Le Liban ? J’ai connu aussi. Bien connu. Mieux que l’Iran en tout cas.
D’ailleurs, c’était avant l’Iran, en 1969/70, deux ans après la Guerre des six jours, la guerre de Lundi-Jeudi comme disaient les Libanais (Lundi-Mardi, disaient les plus sévères).
Le Liban était tranquille à l’époque. Il n’était pas entré en guerre au côté des autres, Egypte, Syrie, Irak et Jordanie. Au contraire de ceux-là, il n’avait subi ni dommage ni vexation. La vie battait son plein, le port, le commerce, le casino, les banques… Une seule chose ne marchait pas et c’était le tourisme, le tourisme occidental. Du fait de la guerre, les touristes européens et américains avaient déserté toute la région, y compris le Liban.
A l’époque, et bien que les recensements y aient été interdits depuis longtemps, on savait que le Liban comptait trois millions d’habitants, la moitié d’entre eux vivant à Beyrouth et ses environs immédiats. Les Libanais disaient qu’au Liban, il n’y avait pas de pauvres et, quand on leur montrait les camps de réfugiés qui entouraient Beyrouth, ils répondaient que, certes, ces gens-là étaient pauvres, mais qu’ils étaient des Palestiniens, pas des Libanais.
L’organisation politique et le fonctionnement du pays était difficile à comprendre pour un occidental, équilibre délicat résultant d’un compromis permanent entre les différentes communautés. De temps en temps, des dissensions se faisaient sentir au sein du gouvernement, mais elles se réglaient vite à l’amiable. De temps en temps, des troubles naissaient dans un camp de Palestiniens. L’armée libanaise entourait le camp, et les problèmes se réglaient mystérieusement sans qu’un coup de feu autre qu’en l’air ait été tiré. De temps en temps, la Syrie créait un incident de frontière pour occuper une petite partie du Liban.

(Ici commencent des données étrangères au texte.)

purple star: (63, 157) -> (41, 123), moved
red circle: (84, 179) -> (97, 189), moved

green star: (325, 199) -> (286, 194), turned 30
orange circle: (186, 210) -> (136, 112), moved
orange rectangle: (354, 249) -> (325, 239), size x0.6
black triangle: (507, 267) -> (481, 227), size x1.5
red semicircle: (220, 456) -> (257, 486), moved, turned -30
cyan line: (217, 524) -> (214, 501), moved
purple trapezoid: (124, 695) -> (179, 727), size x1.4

L’armée libanaise se mettait en position et les choses s’arrangeaient moyennant une concession du Liban envers la Syrie.
Donc, vu de mon clocher, c’est-à-dire du dix-huitième étage de la tour Hamra dans le quartier du Raouché tout était pour le mieux dans le meilleur des mondes.

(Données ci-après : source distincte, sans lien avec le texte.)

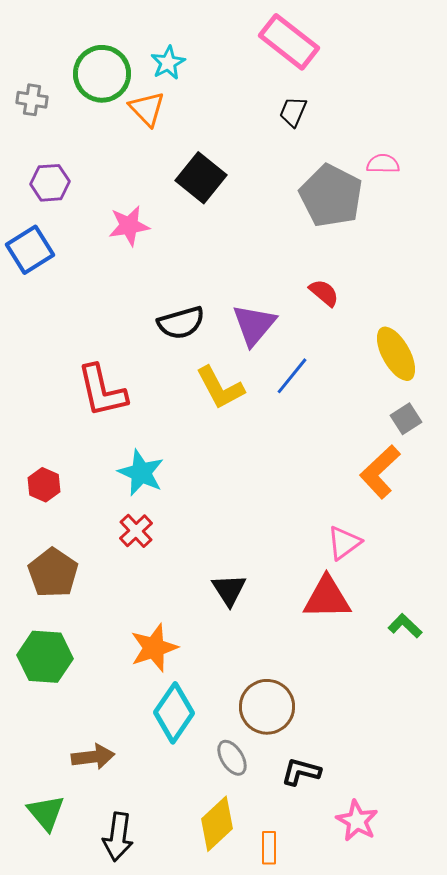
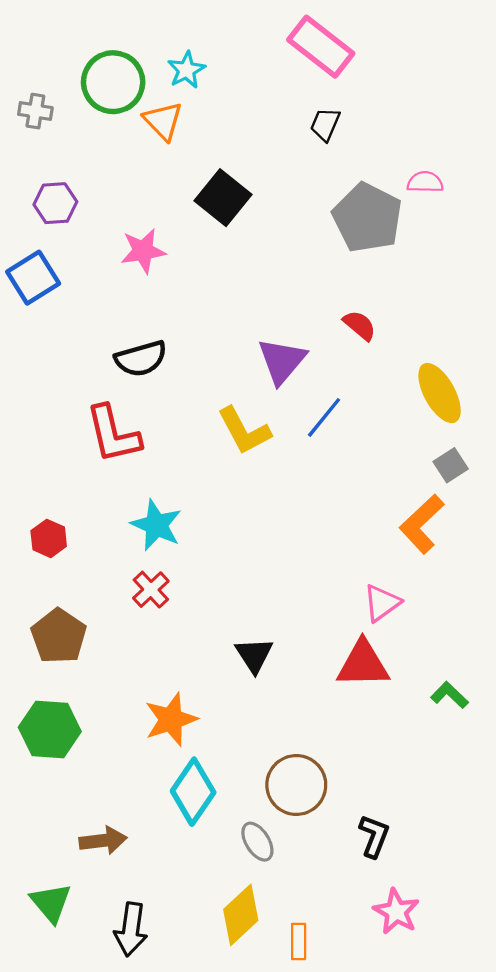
black semicircle: (181, 323) -> (141, 359), moved
black L-shape: (301, 772) -> (374, 836), moved, turned 96

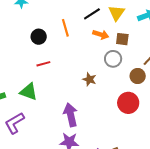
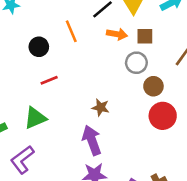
brown circle: (138, 76) -> (153, 86), moved
brown star: (89, 79) -> (101, 107), moved
green triangle: (29, 92) -> (35, 118), turned -36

Un paradis sur terre ; on disait alors « la Suisse du Moyen Orient », la population mélangée et tolérante, la mer, la montagne, les forets de cèdres, , les restaurants, les magasins, le casino du Liban, les stations de ski… les vestiges des civilisations passées, phénicienne, grecque, romaine, arabe, croisée, turque, française…
Tout ça, c’était en 1969/70, deux ans après la Guerre des six jours, mais trois mois avant Septembre Noir, avant la guerre civile de 1975 à 1990, avant…, avant…

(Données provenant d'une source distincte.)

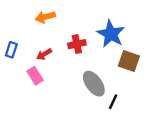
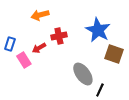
red cross: (77, 44) -> (59, 36), moved
pink rectangle: (35, 76) -> (24, 60), moved

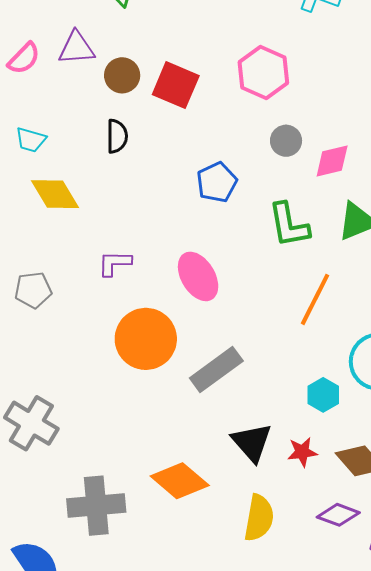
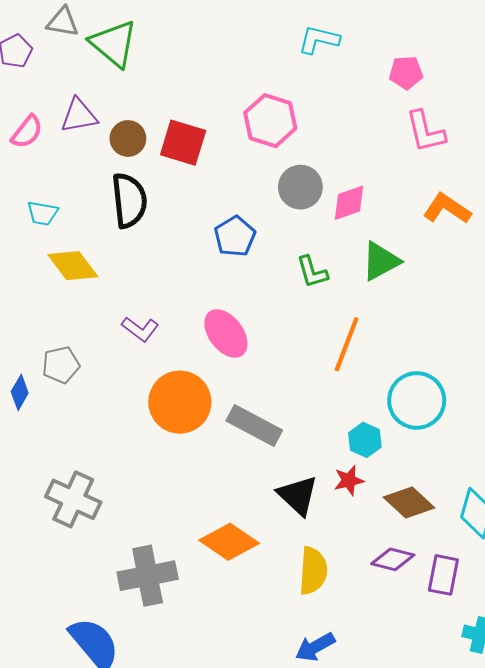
black semicircle: (117, 136) -> (129, 200), size x1.6
gray circle: (286, 141) -> (300, 187), size x1.4
green L-shape: (289, 225) -> (312, 272), size x0.7
purple L-shape: (115, 263) -> (140, 329), turned -138
gray rectangle: (216, 369) -> (254, 426), turned 70
red star: (302, 452) -> (349, 480), moved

Je passe, parce que, cette période du Liban, je ne l’ai pas connue, pas mieux que vous en tout cas, seulement par les journaux et les télévisions quand tout le monde a pu voir ce pays de rêve entrainé dans le conflit régional contre Israël, éventré par les bombardements et les attentats, renaitre plusieurs fois de ses cendres pour s’effondrer à nouveau.
Après tout ce que ce pays a subi depuis cinquante ans, voir les bombardements reprendre, les populations du Sud-Liban fuir vers le nord, les immeubles de Beyrouth exploser à nouveau, c’est un crève-coeur.
P.S. Si vous voulez comprendre un peu le Liban, le Liban d’autrefois, sa faiblesse et sa force, je ne connais rien de mieux que « Le Rocher de Tanios » (Amin Maalouf, Prix Goncourt 1993). En plus, c’est plein d’humour et passionnant.